[Extracted page text data]
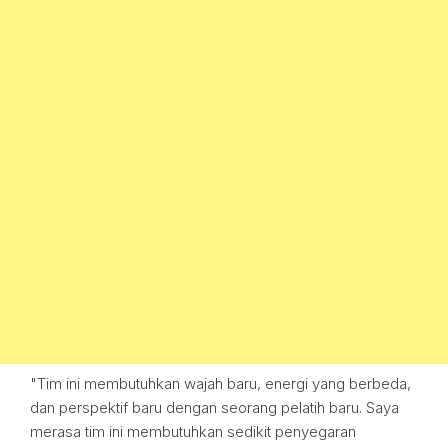
"Tim ini membutuhkan wajah baru, energi yang berbeda,
dan perspektif baru dengan seorang pelatih baru. Saya
merasa tim ini membutuhkan sedikit penyegaran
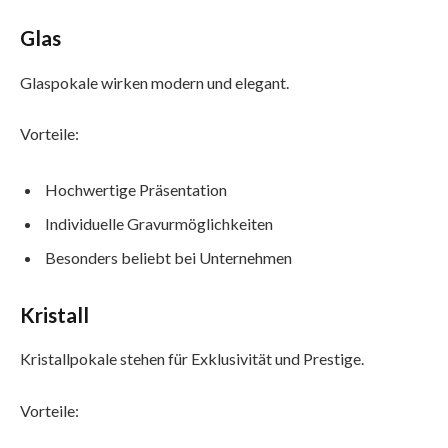
Glas
Glaspokale wirken modern und elegant.
Vorteile:
Hochwertige Präsentation
Individuelle Gravurmöglichkeiten
Besonders beliebt bei Unternehmen
Kristall
Kristallpokale stehen für Exklusivität und Prestige.
Vorteile:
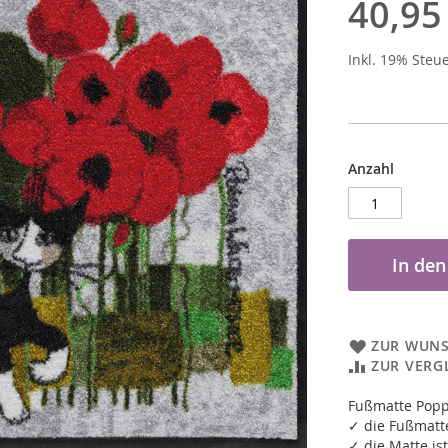
40,95
Inkl. 19% Steu
Anzahl
In de
ZUR WUNS
ZUR VERG
Fußmatte Pop
✓ die Fußmatte
✓ die Matte ist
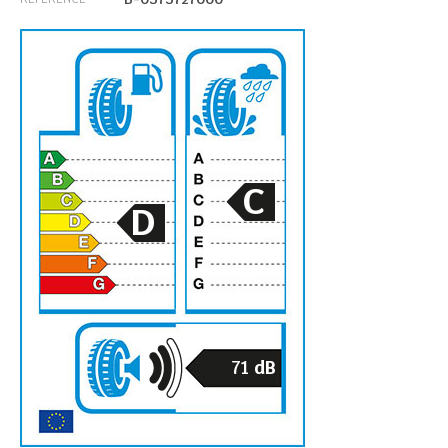
C
D
71
dB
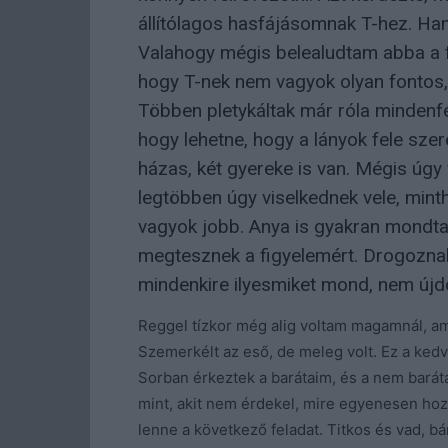
állítólagos hasfájásomnak T-hez. Han
Valahogy mégis belealudtam abba a f
hogy T-nek nem vagyok olyan fontos,
Többen pletykáltak már róla mindenf
hogy lehetne, hogy a lányok fele sze
házas, két gyereke is van. Mégis úgy 
legtöbben úgy viselkednek vele, min
vagyok jobb. Anya is gyakran mondta
megtesznek a figyelemért. Drogoznak,
mindenkire ilyesmiket mond, nem újd
Reggel tízkor még alig voltam magamnál, ami
Szemerkélt az eső, de meleg volt. Ez a ked
Sorban érkeztek a barátaim, és a nem barát
mint, akit nem érdekel, mire egyenesen hoz
lenne a következő feladat. Titkos és vad, bá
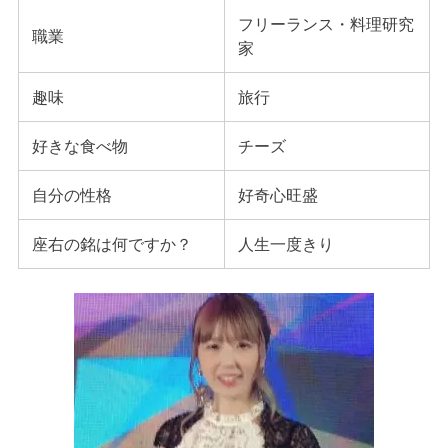
フリーランス・料理研究
職業
家
趣味
旅行
好きな食べ物
チーズ
自分の性格
好奇心旺盛
座右の銘は何ですか？
人生一度きり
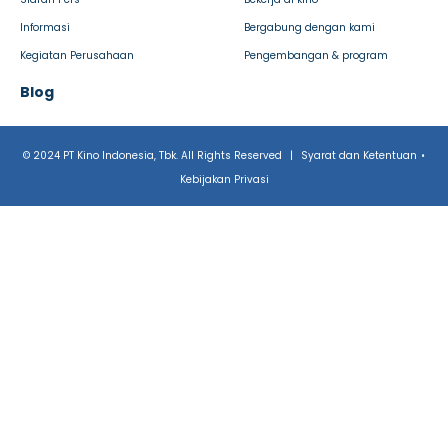
Informasi
Bergabung dengan kami
Kegiatan Perusahaan
Pengembangan & program
Blog
© 2024 PT Kino Indonesia, Tbk. All Rights Reserved
|
Syarat dan Ketentuan
•
Kebijakan Privasi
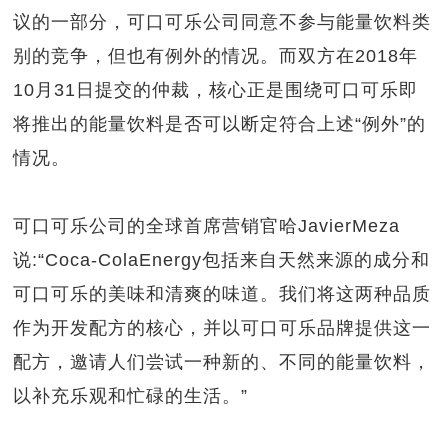
议的一部分，可口可乐公司同意不参与能量饮料类
别的竞争，但也有例外的情况。而双方在2018年
10月31日提交的仲裁，核心正是围绕可口可乐即
将推出的能量饮料是否可以断定符合上述“例外”的
情况。
可口可乐公司的全球首席营销官哈JavierMeza
说:“Coca-ColaEnergy包括来自天然来源的成分和
可口可乐的美味和清爽的味道。我们将这两种品质
作为开发配方的核心，并以可口可乐品牌提供这一
配方，邀请人们尝试一种新的、不同的能量饮料，
以补充乐观和忙碌的生活。”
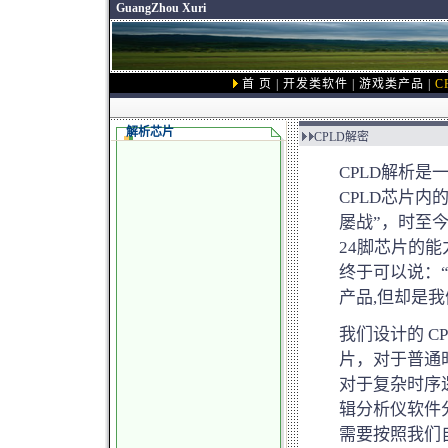
GuangZhou Xuri
首 页
|
开发类软件
|
游戏类产品
|
C
解析芯片
CPLD解密
CPLD解析
CPLD芯片
屡战”，时至
24脚芯片的
终于可以说：“
产品,但却是我们
我们设计的 C
片，对于普通
对于复杂时序
辑分析仪软件
需要按照我们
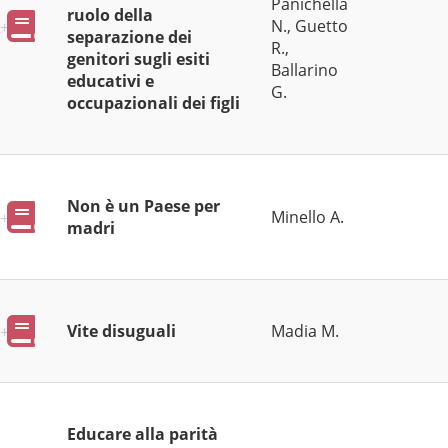
Panichella
ruolo della
Pubblicazioni
N., Guetto
separazione dei
R.,
genitori sugli esiti
Ballarino
educativi e
G.
occupazionali dei figli
Non è un Paese per
Pubblicazioni
Minello A.
madri
Pubblicazioni
Vite disuguali
Madia M.
Educare alla parità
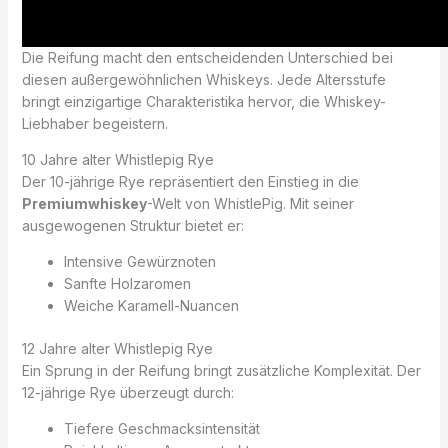
Die Reifung macht den entscheidenden Unterschied bei
diesen außergewöhnlichen Whiskeys. Jede Altersstufe
bringt einzigartige Charakteristika hervor, die Whiskey-
Liebhaber begeistern.
10 Jahre alter Whistlepig Rye
Der 10-jährige Rye repräsentiert den Einstieg in die
Premiumwhiskey
-Welt von WhistlePig. Mit seiner
ausgewogenen Struktur bietet er:
Intensive Gewürznoten
Sanfte Holzaromen
Weiche Karamell-Nuancen
12 Jahre alter Whistlepig Rye
Ein Sprung in der Reifung bringt zusätzliche Komplexität. Der
12-jährige Rye überzeugt durch:
Tiefere Geschmacksintensität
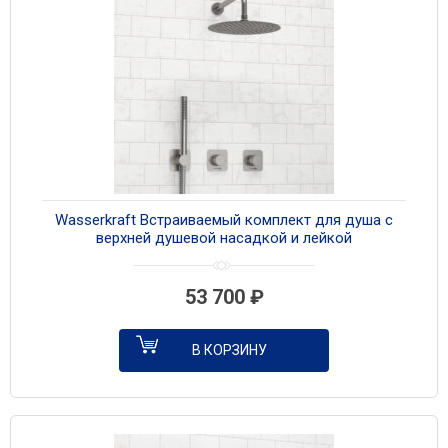
Wasserkraft Встраиваемый комплект для душа с
верхней душевой насадкой и лейкой
A6451.296.097.121.275.100.276 никель
53 700
₽
В КОРЗИНУ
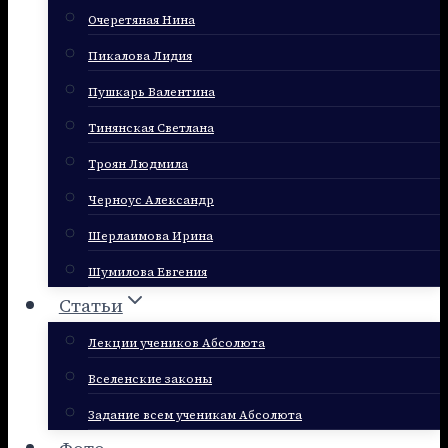
Очеретяная Нина
Пикалова Лидия
Пушкарь Валентина
Тинянская Светлана
Троян Людмила
Черноус Александр
Шерлаимова Ирина
Шумилова Евгения
Статьи
Лекции учеников Абсолюта
Вселенские законы
Задание всем ученикам Абсолюта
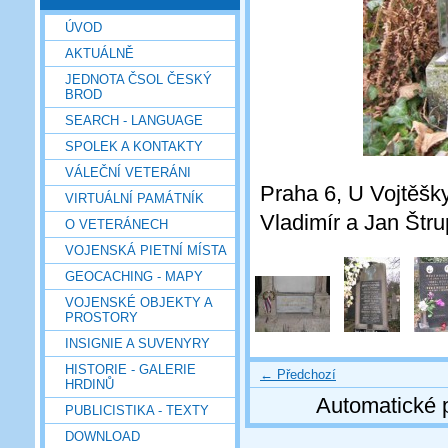
ÚVOD
AKTUÁLNĚ
JEDNOTA ČSOL ČESKÝ
BROD
SEARCH - LANGUAGE
SPOLEK A KONTAKTY
VÁLEČNÍ VETERÁNI
Praha 6, U Vojtěšky
VIRTUÁLNÍ PAMÁTNÍK
Vladimír a Jan Štru
O VETERÁNECH
VOJENSKÁ PIETNÍ MÍSTA
GEOCACHING - MAPY
VOJENSKÉ OBJEKTY A
PROSTORY
INSIGNIE A SUVENYRY
HISTORIE - GALERIE
← Předchozí
HRDINŮ
Automatické 
PUBLICISTIKA - TEXTY
DOWNLOAD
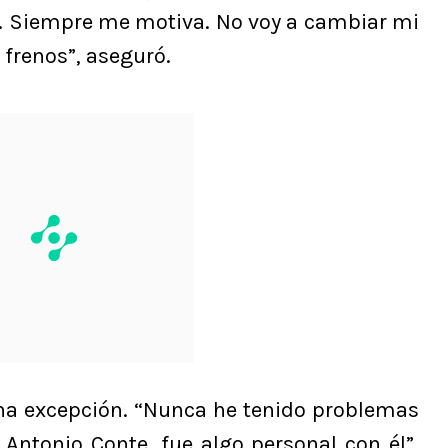
r. Siempre me motiva. No voy a cambiar mi
 frenos”, aseguró.
na excepción. “Nunca he tenido problemas
 Antonio Conte, fue algo personal con él”,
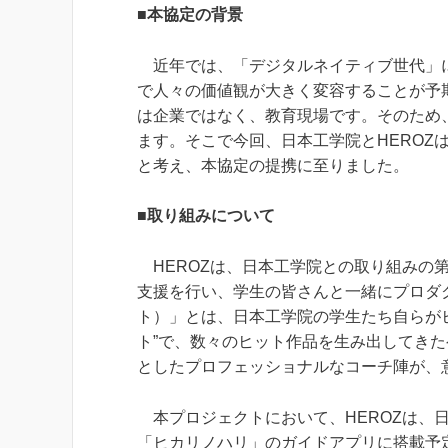
■本協定の背景
近年では、「デジタルネイティブ世代」に替
で⼈々の価値観が⼤きく変容することが予
は企業ではなく、教育現場です。そのため
ます。そこで今回、日本工学院とHEROZ
と考え、本協定の提携に至りました。
■取り組みについて
HEROZは、日本工学院との取り組みの第一歩
支援を行い、学生の皆さんと一緒にプロダクト開
ト）」とは、日本工学院の学生たち自らが
ト”で、数々のヒット作品を生み出してき
としたプロフェッショナルなコーチ陣が、
本プロジェクトにおいて、HEROZは、
「ヒカリノハリ」のガイドアプリに搭載予定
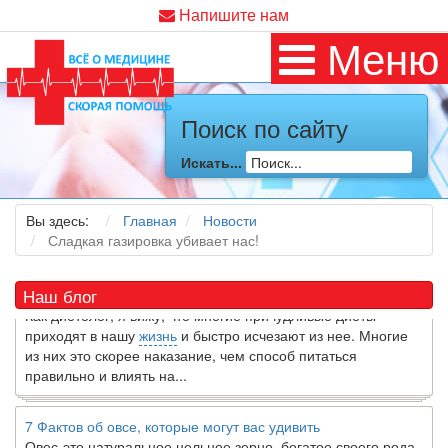
Напишите нам
Меню
Поиск по сайту
Как я заболел во время локдауна?
Искать...
Это странная ситуация: вы соблюдали все меры
предосторожности COVID-19 (вы почти все время дома),
но, тем не менее, вы каким-то образом простудились. Вы
Вы здесь:
Главная
Новости
можете задаться...
Сладкая газировка убивает нас!
5 причин обратить внимание на средиземноморскую диету
Наш блог
Как диетолог, я вижу, что многие причудливые диеты
приходят в нашу
жизнь
и быстро исчезают из нее. Многие
из них это скорее наказание, чем способ питаться
правильно и влиять на...
7 Фактов об овсе, которые могут вас удивить
Овес-это натуральное цельное зерно, богатое своего рода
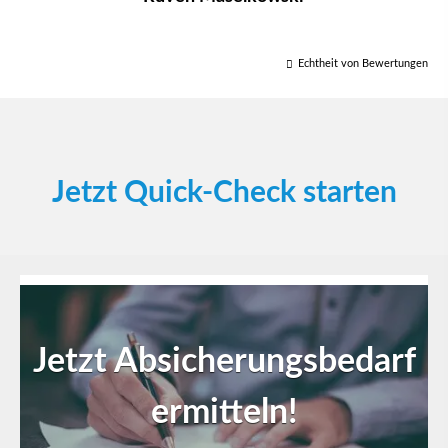
Echtheit von Bewertungen
Jetzt Quick-Check starten
Jetzt Absicherungsbedarf
Sind Sie Single oder in
ermitteln!
einer Beziehung?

Exercise
Please print the records above word for word, leaving every image out.

Written reply
"Tim ini membutuhkan wajah baru, energi yang berbeda,
dan perspektif baru dengan seorang pelatih baru. Saya
merasa tim ini membutuhkan sedikit penyegaran
Glas
Glaspokale wirken modern und elegant.
Vorteile:
Hochwertige Präsentation
Individuelle Gravurmöglichkeiten
Besonders beliebt bei Unternehmen
Kristall
Kristallpokale stehen für Exklusivität und Prestige.
Vorteile:
40,95
Inkl. 19% Steu
Anzahl
In de
ZUR WUNS
ZUR VERG
Fußmatte Pop
✓ die Fußmatte
✓ die Matte ist
C
D
71
dB
állítólagos hasfájásomnak T-hez. Han
Valahogy mégis belealudtam abba a f
hogy T-nek nem vagyok olyan fontos,
Többen pletykáltak már róla mindenf
hogy lehetne, hogy a lányok fele sze
házas, két gyereke is van. Mégis úgy 
legtöbben úgy viselkednek vele, min
vagyok jobb. Anya is gyakran mondta
megtesznek a figyelemért. Drogoznak,
mindenkire ilyesmiket mond, nem újd
Reggel tízkor még alig voltam magamnál, ami
Szemerkélt az eső, de meleg volt. Ez a ked
Sorban érkeztek a barátaim, és a nem barát
mint, akit nem érdekel, mire egyenesen hoz
lenne a következő feladat. Titkos és vad, bá
フリーランス・料理研究
職業
家
趣味
旅行
好きな食べ物
チーズ
自分の性格
好奇心旺盛
座右の銘は何ですか？
人生一度きり
Informasi
Bergabung dengan kami
Kegiatan Perusahaan
Pengembangan & program
Blog
© 2024 PT Kino Indonesia, Tbk. All Rights Reserved
|
Syarat dan Ketentuan
•
Kebijakan Privasi
议的一部分，可口可乐公司同意不参与能量饮料类
别的竞争，但也有例外的情况。而双方在2018年
10月31日提交的仲裁，核心正是围绕可口可乐即
将推出的能量饮料是否可以断定符合上述“例外”的
情况。
可口可乐公司的全球首席营销官哈JavierMeza
说:“Coca-ColaEnergy包括来自天然来源的成分和
可口可乐的美味和清爽的味道。我们将这两种品质
作为开发配方的核心，并以可口可乐品牌提供这一
配方，邀请人们尝试一种新的、不同的能量饮料，
以补充乐观和忙碌的生活。”
GuangZhou Xuri
首 页
|
开发类软件
|
游戏类产品
|
C
解析芯片
CPLD解密
CPLD解析
CPLD芯片
屡战”，时至
24脚芯片的
终于可以说：“
产品,但却是我们
我们设计的 C
片，对于普通
对于复杂时序
辑分析仪软件
需要按照我们
Panichella
ruolo della
Pubblicazioni
N., Guetto
separazione dei
R.,
genitori sugli esiti
Ballarino
educativi e
G.
occupazionali dei figli
Non è un Paese per
Pubblicazioni
Minello A.
madri
Pubblicazioni
Vite disuguali
Madia M.
Educare alla parità
Die Reifung macht den entscheidenden Unterschied bei
diesen außergewöhnlichen Whiskeys. Jede Altersstufe
bringt einzigartige Charakteristika hervor, die Whiskey-
Liebhaber begeistern.
10 Jahre alter Whistlepig Rye
Der 10-jährige Rye repräsentiert den Einstieg in die
Premiumwhiskey
-Welt von WhistlePig. Mit seiner
ausgewogenen Struktur bietet er:
Intensive Gewürznoten
Sanfte Holzaromen
Weiche Karamell-Nuancen
12 Jahre alter Whistlepig Rye
Ein Sprung in der Reifung bringt zusätzliche Komplexität. Der
12-jährige Rye überzeugt durch:
Tiefere Geschmacksintensität
Wasserkraft Встраиваемый комплект для душа с
верхней душевой насадкой и лейкой
A6451.296.097.121.275.100.276 никель
53 700
₽
В КОРЗИНУ
Очеретяная Нина
Пикалова Лидия
Пушкарь Валентина
Тинянская Светлана
Троян Людмила
Черноус Александр
Шерлаимова Ирина
Шумилова Евгения
Статьи
Лекции учеников Абсолюта
Вселенские законы
Задание всем ученикам Абсолюта
ÚVOD
AKTUÁLNĚ
JEDNOTA ČSOL ČESKÝ
BROD
SEARCH - LANGUAGE
SPOLEK A KONTAKTY
VÁLEČNÍ VETERÁNI
Praha 6, U Vojtěšky
VIRTUÁLNÍ PAMÁTNÍK
Vladimír a Jan Štru
O VETERÁNECH
VOJENSKÁ PIETNÍ MÍSTA
GEOCACHING - MAPY
VOJENSKÉ OBJEKTY A
PROSTORY
INSIGNIE A SUVENYRY
HISTORIE - GALERIE
← Předchozí
HRDINŮ
Automatické 
PUBLICISTIKA - TEXTY
DOWNLOAD
r. Siempre me motiva. No voy a cambiar mi
 frenos”, aseguró.
na excepción. “Nunca he tenido problemas
 Antonio Conte, fue algo personal con él”,
■本協定の背景
近年では、「デジタルネイティブ世代」に替
で⼈々の価値観が⼤きく変容することが予
は企業ではなく、教育現場です。そのため
ます。そこで今回、日本工学院とHEROZ
と考え、本協定の提携に至りました。
■取り組みについて
HEROZは、日本工学院との取り組みの第一歩
支援を行い、学生の皆さんと一緒にプロダクト開
ト）」とは、日本工学院の学生たち自らが
ト”で、数々のヒット作品を生み出してき
としたプロフェッショナルなコーチ陣が、
本プロジェクトにおいて、HEROZは、
「ヒカリノハリ」のガイドアプリに搭載予定
Напишите нам
Меню
Поиск по сайту
Как я заболел во время локдауна?
Искать...
Это странная ситуация: вы соблюдали все меры
предосторожности COVID-19 (вы почти все время дома),
но, тем не менее, вы каким-то образом простудились. Вы
Вы здесь:
Главная
Новости
можете задаться...
Сладкая газировка убивает нас!
5 причин обратить внимание на средиземноморскую диету
Наш блог
Как диетолог, я вижу, что многие причудливые диеты
приходят в нашу
жизнь
и быстро исчезают из нее. Многие
из них это скорее наказание, чем способ питаться
правильно и влиять на...
7 Фактов об овсе, которые могут вас удивить
Овес-это натуральное цельное зерно, богатое своего рода
Echtheit von Bewertungen
Jetzt Quick-Check starten
Jetzt Absicherungsbedarf
Sind Sie Single oder in
ermitteln!
einer Beziehung?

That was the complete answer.